Abstract
Emerging evidence implicates the zinc importer ZIP4 as a critical factor that enhances pancreatic cancer proliferation; however, the role of ZIP4 in promoting pancreatic cancer progression by regulating apoptosis requires elucidation. To determine the effect of ZIP4 on apoptosis, we used cell lines where ZIP4 levels were upregulated or silenced in combination with Chelex 100 treatment to deplete intracellular zinc. Pancreatic cancer xenografts derived from those cells were also included.

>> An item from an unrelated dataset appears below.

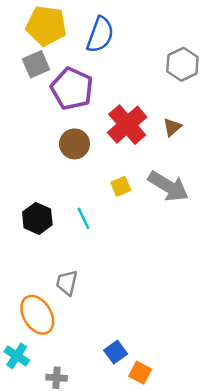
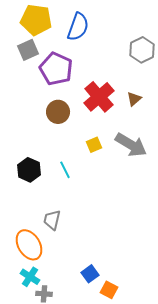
cyan cross: (17, 356) -> (30, 277), moved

TUNEL and flow cytometry analysis were used to measure apoptosis and western blotting was used to analyze protein expression for PARP and multiple caspases. Cell cycle profiles were examined by flow cytometry. Zinc depletion by Chelex induced more apoptosis of pancreatic cancer cells in comparison to normal medium, where almost no apoptosis was observed. ZIP4 stably overexpressed MIA PaCa-2 (MIA-ZIP4) cells were more resistant to zinc depletion-induced apoptosis compared with vector control. Conversely, AsPC-1 (AsPC-shZIP4) cells with stable knockdown of ZIP4 were more sensitive to zinc deficiency than control. Resistance to apoptosis mediated by ZIP4 was accomplished by the caspase pathway. In vivo data also confirmed that ZIP4 overexpressed xenografts showed less apoptosis than controls. Cell cycle profiles indicate that silencing of ZIP4 leads to decreased cell population in S phase and G0/G1 arrest. These results described a previously uncharacterized role of ZIP4 in apoptosis resistance and elucidated a novel pathway through which ZIP4 regulates pancreatic cancer growth. This research provides additional evidence for ZIP4 and related signaling cascade as a molecular target for therapeutic intervention in pancreatic cancer.

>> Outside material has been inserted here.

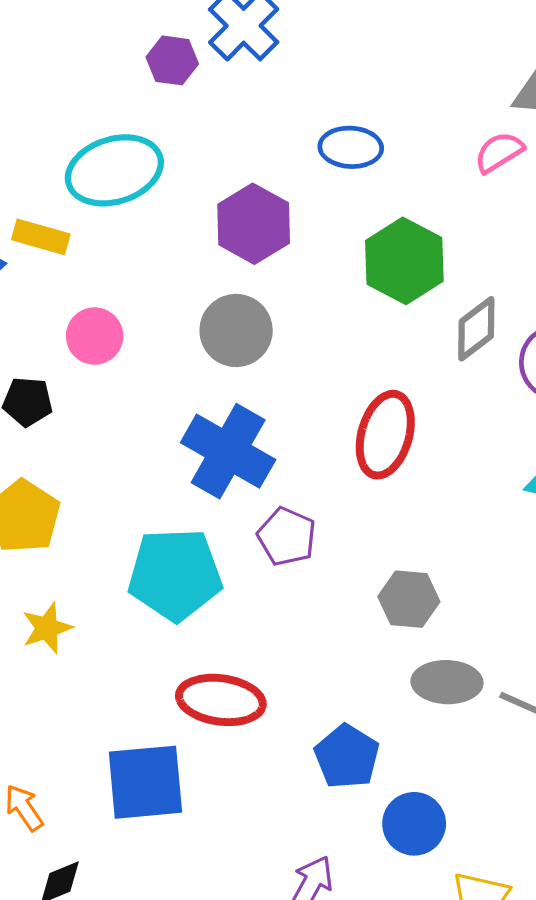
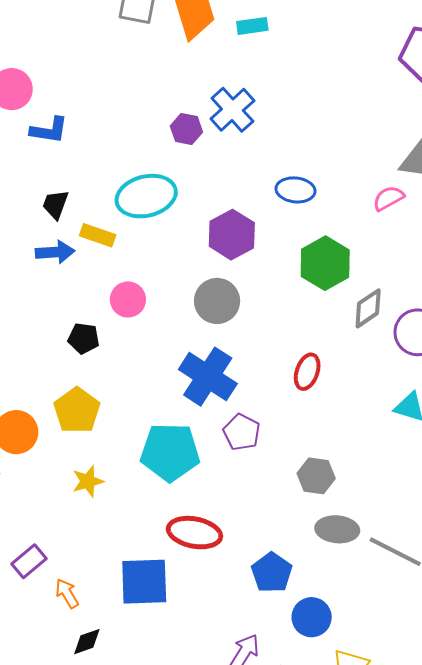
red ellipse: (385, 435) -> (307, 372), size x0.7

Keywords: ZIP4, apoptosis, pancreatic cancer, cell cycle, caspase
Introduction
Pancreatic cancer is the fourth leading cause of solid cancer deaths with an overall 5-year survival rate of approximately 6%.1 The mortality associated with pancreatic cancer is due to inability to detect at early stage, high recurrence rate, resistance to chemotherapy and radiotherapy, and, lastly, the disease being typically metastatic at diagnosis.2 Therefore, great pressure still exists in understanding the biology and finding more effective treatments for this devastating disease.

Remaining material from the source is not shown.